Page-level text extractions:
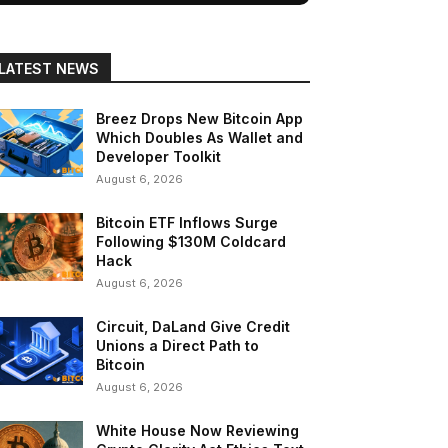
LATEST NEWS
Breez Drops New Bitcoin App
Which Doubles As Wallet and
Developer Toolkit
August 6, 2026
Bitcoin ETF Inflows Surge
Following $130M Coldcard
Hack
August 6, 2026
Circuit, DaLand Give Credit
Unions a Direct Path to
Bitcoin
August 6, 2026
White House Now Reviewing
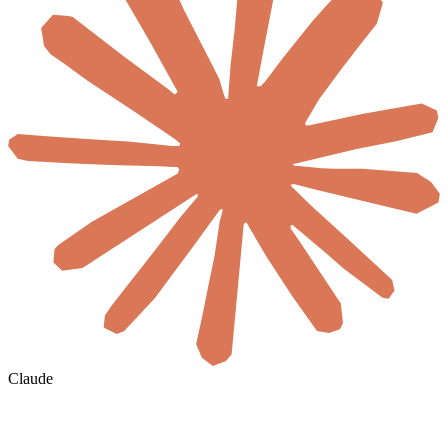
Claude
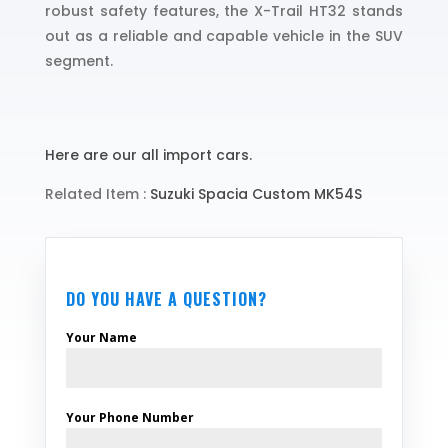
robust safety features, the X-Trail HT32 stands
out as a reliable and capable vehicle in the SUV
segment.
Here are our all import cars.
Related Item :
Suzuki Spacia Custom MK54S
DO YOU HAVE A QUESTION?
Your Name
Your Phone Number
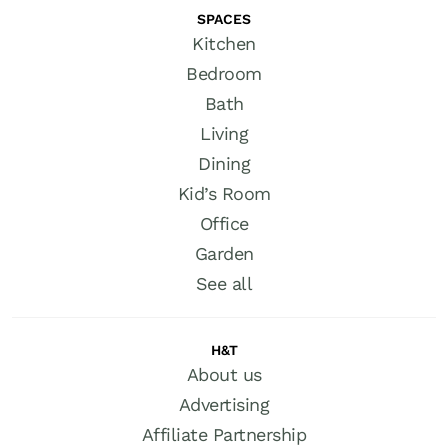
SPACES
Kitchen
Bedroom
Bath
Living
Dining
Kid’s Room
Office
Garden
See all
H&T
About us
Advertising
Affiliate Partnership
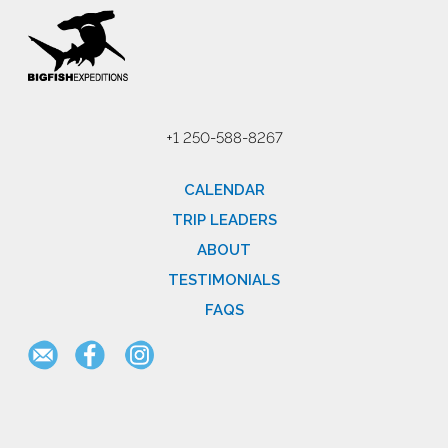
+1 250-588-8267
CALENDAR
TRIP LEADERS
ABOUT
TESTIMONIALS
FAQS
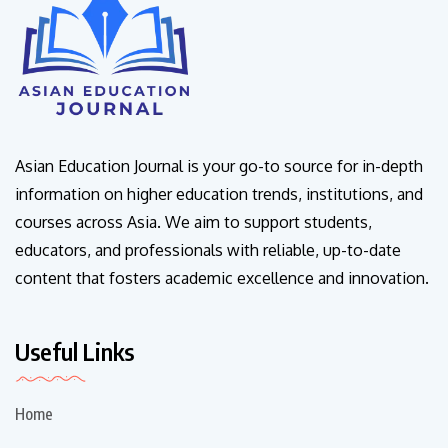
Asian Education Journal is your go-to source for in-depth
information on higher education trends, institutions, and
courses across Asia. We aim to support students,
educators, and professionals with reliable, up-to-date
content that fosters academic excellence and innovation.
Useful Links
Home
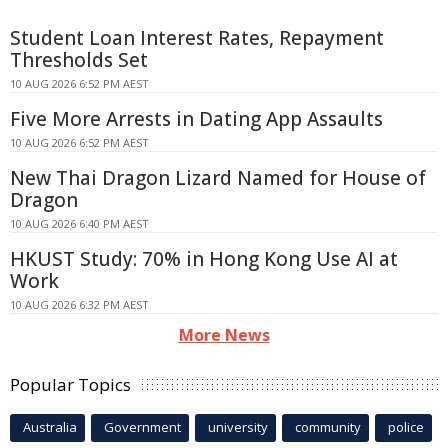
Student Loan Interest Rates, Repayment
Thresholds Set
10 AUG 2026 6:52 PM AEST
Five More Arrests in Dating App Assaults
10 AUG 2026 6:52 PM AEST
New Thai Dragon Lizard Named for House of
Dragon
10 AUG 2026 6:40 PM AEST
HKUST Study: 70% in Hong Kong Use AI at
Work
10 AUG 2026 6:32 PM AEST
More News
Popular Topics
Australia
Government
university
community
police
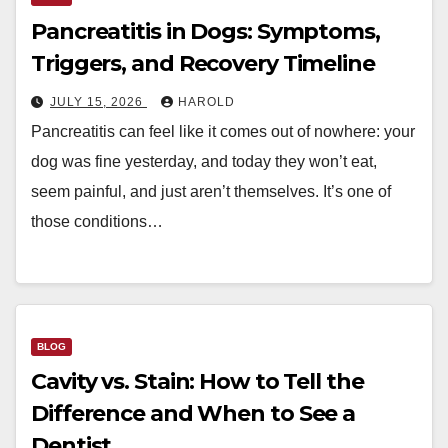
Pancreatitis in Dogs: Symptoms,
Triggers, and Recovery Timeline
JULY 15, 2026
HAROLD
Pancreatitis can feel like it comes out of nowhere: your
dog was fine yesterday, and today they won’t eat,
seem painful, and just aren’t themselves. It’s one of
those conditions…
BLOG
Cavity vs. Stain: How to Tell the
Difference and When to See a
Dentist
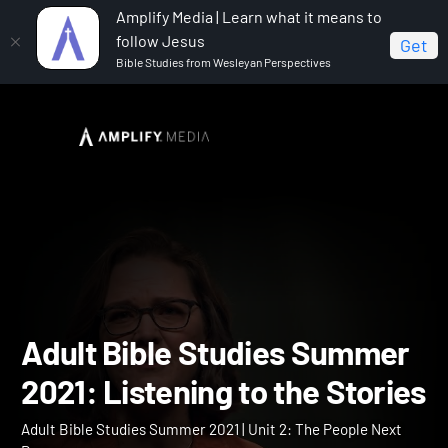
Amplify Media | Learn what it means to
follow Jesus
Get
Bible Studies from Wesleyan Perspectives
Home
Adult Bible Studies Summer 2021
Adult Bible
Studies Summer 2021: Listening to the Stories
Adult Bible Studies Summ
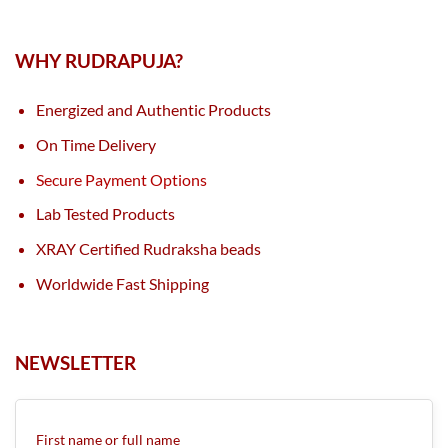
WHY RUDRAPUJA?
Energized and Authentic Products
On Time Delivery
Secure Payment Options
Lab Tested Products
XRAY Certified Rudraksha beads
Worldwide Fast Shipping
NEWSLETTER
First name or full name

WHAT IS BEING ASKED
State how many lines above contain the string "AEST", with no other words.

YOUR RESPONSE
4